Those who have seen the documentary Queen of Versailles usually laugh at the outrageous lifestyle of David and Jacky Siegal, a billionaire and his trophy wife. This film portrays their ostentatious lifestyle and their insatiable desire to spend. The film begins in 2008, before the market crash. The economic downturn froze the construction of their incredible 90,000 sq ft mansion in Florida, devastated their businesses and forced them to cut back their lifestyle. Of course, cutting back in the Siegals' world meant going from 17 staff in their house to four nannies.
The Siegals were caught in the same morass as the rest of the population -- access to cheap money. As the economy exploded and seemed to be on an endless upswing, David Siegal expanded his empire. He and his wife embarked on building their dream house, using the same cheap money as everybody else. As the population lived the high life, nobody would admit that things were spinning out of control. After all, who would want to spoil the party?
The financial institutions were complicit in this by loaning money to people who clearly could not afford to repay it. People were borrowing up to 100 per cent of the cost of the house. Everybody, at every step in the process, knowingly approved these loans. "Whatever they wanted to state for their income. The bank accepted that at face value and made the loan based on that income," Jerry Abbott of Coldwell Banker says in a 60 Minutes interview.
Why would everybody buy into this? Is this the American Dream that people were determined to get, at any cost? What lessons are we teaching our children when their parents and the system were so completely irresponsible? This is the clarion call for everybody to take a pause and look at their values and their assumptions about the American Dream. This is the dream that the Siegal's pursued. (And still are -- it seems they've learned nothing.)
Child psychologist David Paitlin believes that the financial industry is still pushing the idea of spending and offering teen-friendly cards lessons in 'smart' ways to use credit. What kids and adults need are some lessons in the lost art of budgeting, living within your means and learning not to spend what you don't have.
What should financial institutions do?
1. Educate your clients about financial literacy, without an accompanying product pitch. Since the financial sector contributed to the mess their clients are in, they should help their clients avoid the same mistakes. It isn't helpful to anybody to have clients in bankruptcy.
2. Stop marketing to teens. They don't have the maturity or experience to understand how to control credit card spending. If they do market to teens, all marketing should be accompanied by a disclaimer or warning about credit card debt and about consequences for spending beyond your capacity to pay.
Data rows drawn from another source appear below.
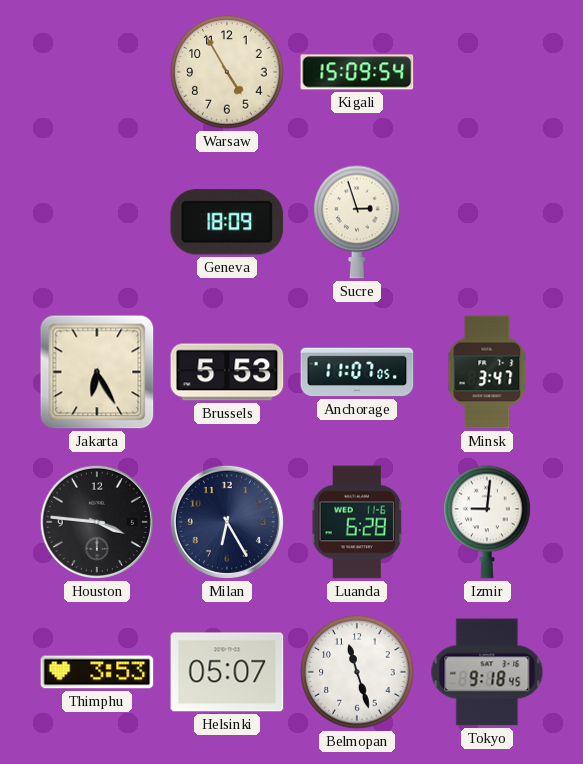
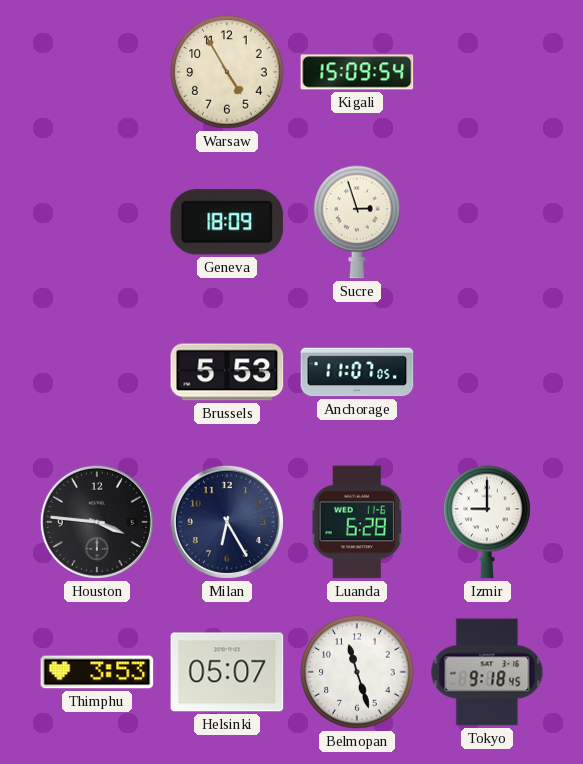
Jakarta: 6:25 -> none
Minsk: 3:47 -> none
Izmir: 9:01 -> 9:00
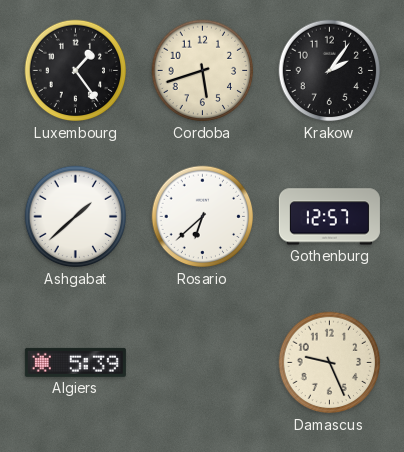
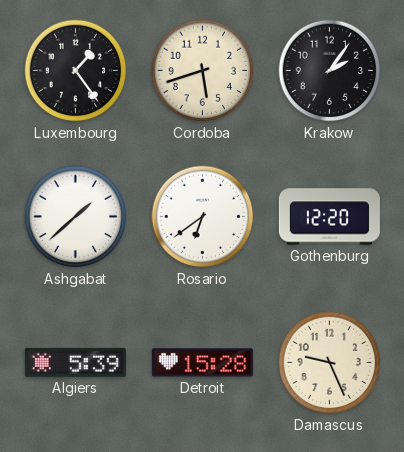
Rosario: 6:38 -> 6:39
Gothenburg: 12:57 -> 12:20
Detroit: none -> 15:28
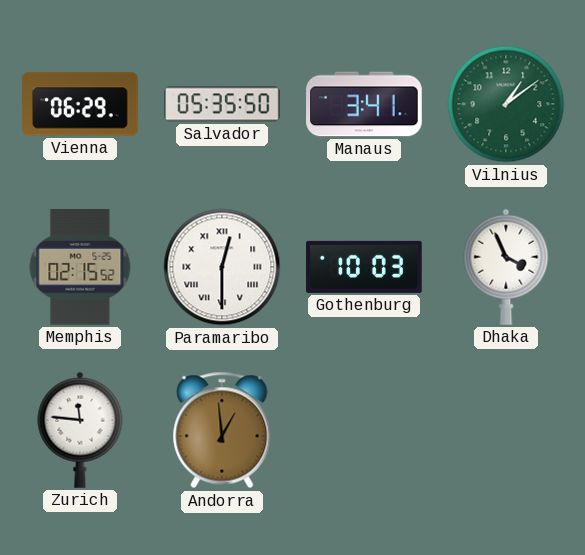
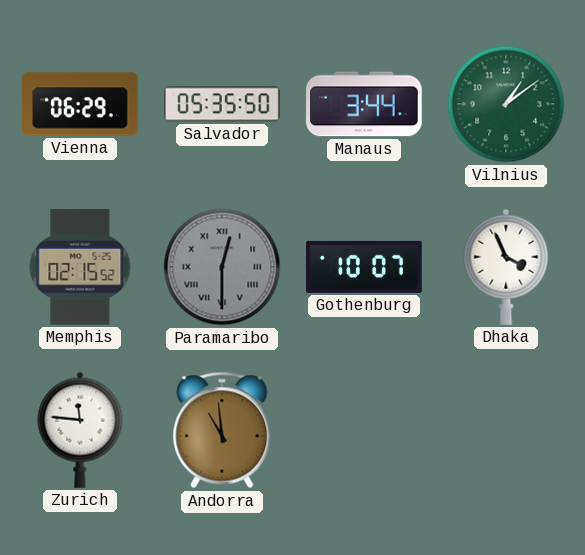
Manaus: 3:41 -> 3:44
Paramaribo dial: white -> grey
Gothenburg: 10:03 -> 10:07
Andorra: 12:59 -> 10:59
Teen cards should not have a minimum payment. They should be required to be paid in full every two months.
3. Fund financial literacy programs in the schools -- no strings attached. It's time for the industry to take their social responsibility seriously. If you want to be seen as institutions of integrity, then show everybody that what you espouse to believe and what you do are aligned.
4. Revamp the corporate culture so that the reward and performance management system is less tied to product sales and more tied to client service. Tying rewards to sales breeds a culture of success at any price. Tying rewards to service puts the client's need in the centre.
The economy continues to drag and many people are struggling financially. There are no easy answers and accountability rests on customers, regulators and the financial sector. Unless there are changes, we are doomed to repeat the disaster of 2008.